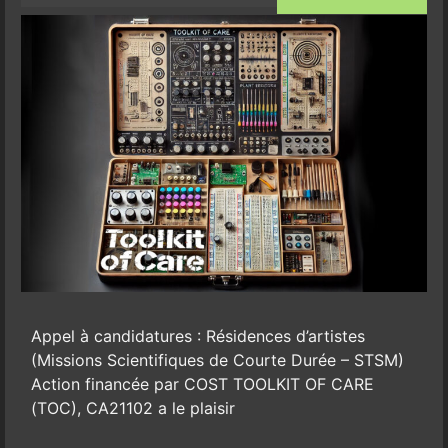
Appel à candidatures : Résidences d’artistes
(Missions Scientifiques de Courte Durée – STSM)
Action financée par COST TOOLKIT OF CARE
(TOC), CA21102 a le plaisir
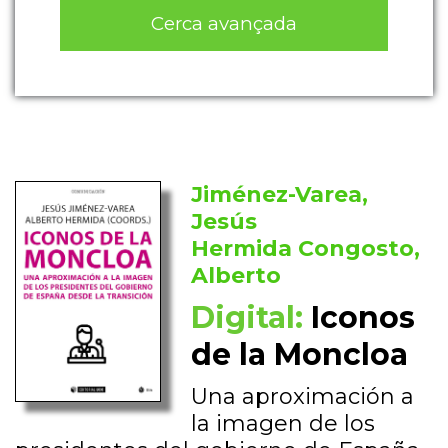
Cerca avançada
Jiménez-Varea,
Jesús
Hermida Congosto,
Alberto
Digital:
Iconos
de la Moncloa
Una aproximación a
la imagen de los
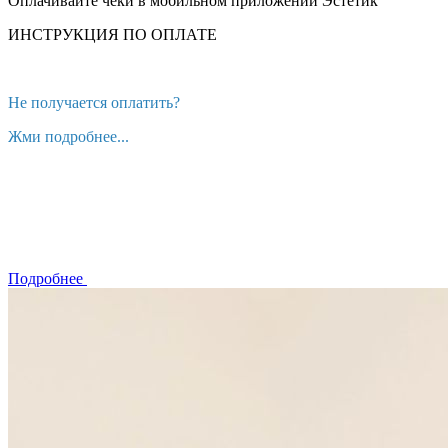
Оплачивайте чеки в мобильном приложении Эстетик
ИНСТРУКЦИЯ ПО ОПЛАТЕ
Не получается оплатить?
Жми подробнее...
Подробнее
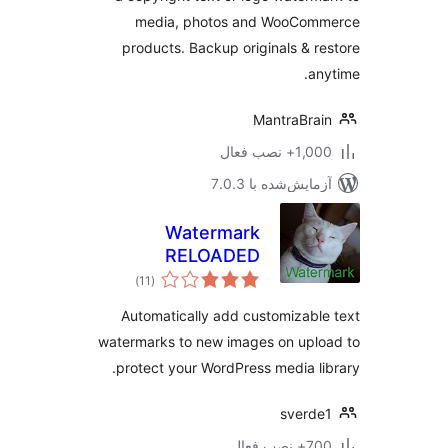
media, photos and WooCom
products. Backup originals & r
an
MantraBra
1+ نصب فعال
مایش‌شده با 7.0.3
Watermark
RELOADED
مجموع
)
(11
امتیازها
Automatically add customizabl
watermarks to new images on upl
protect your WordPress media li
sverd
 نصب فعال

* _The task_
When the word "media" appears in a line of the listing, pull that line out.

* _Solution to the problem_
media, photos and WooCom
protect your WordPress media li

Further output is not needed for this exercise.